◆ Task goal ◆
Would you return the listing that follows exactly, leaving its pictures behind?

◆ Information given ◆
——————

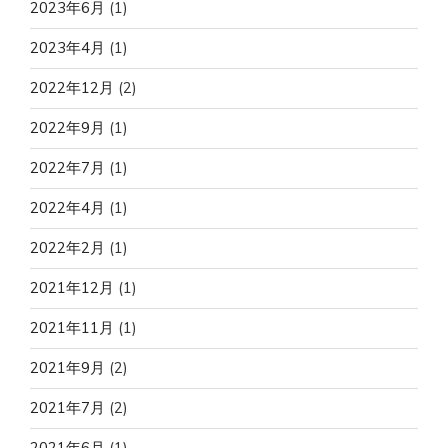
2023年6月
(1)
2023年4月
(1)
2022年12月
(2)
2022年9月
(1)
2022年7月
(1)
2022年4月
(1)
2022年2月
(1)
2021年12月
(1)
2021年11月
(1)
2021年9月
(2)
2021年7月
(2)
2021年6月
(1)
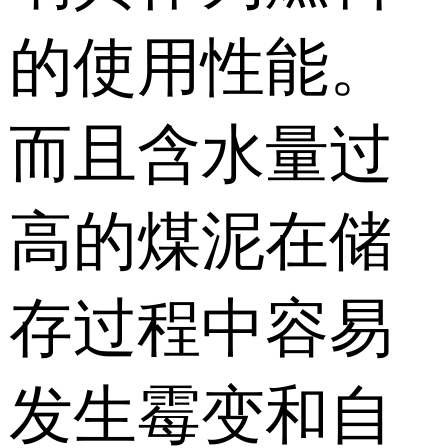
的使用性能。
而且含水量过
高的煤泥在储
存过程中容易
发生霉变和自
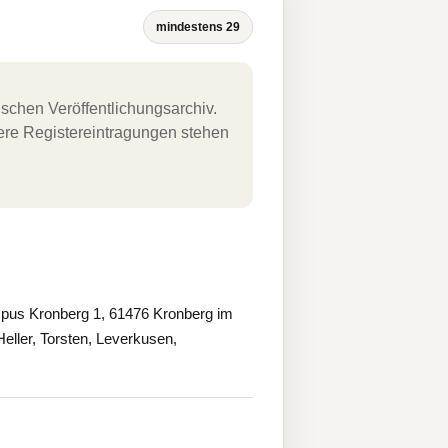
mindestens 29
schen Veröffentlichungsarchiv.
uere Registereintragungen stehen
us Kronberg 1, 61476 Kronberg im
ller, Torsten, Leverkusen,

——————

◆ Answer section ◆
2023年6月
(1)
2023年4月
(1)
2022年12月
(2)
2022年9月
(1)
2022年7月
(1)
2022年4月
(1)
2022年2月
(1)
2021年12月
(1)
2021年11月
(1)
2021年9月
(2)
2021年7月
(2)
2021年6月
(1)
的使用性能。
而且含水量过
高的煤泥在储
存过程中容易
发生霉变和自
mindestens 29
schen Veröffentlichungsarchiv.
uere Registereintragungen stehen
us Kronberg 1, 61476 Kronberg im
ller, Torsten, Leverkusen,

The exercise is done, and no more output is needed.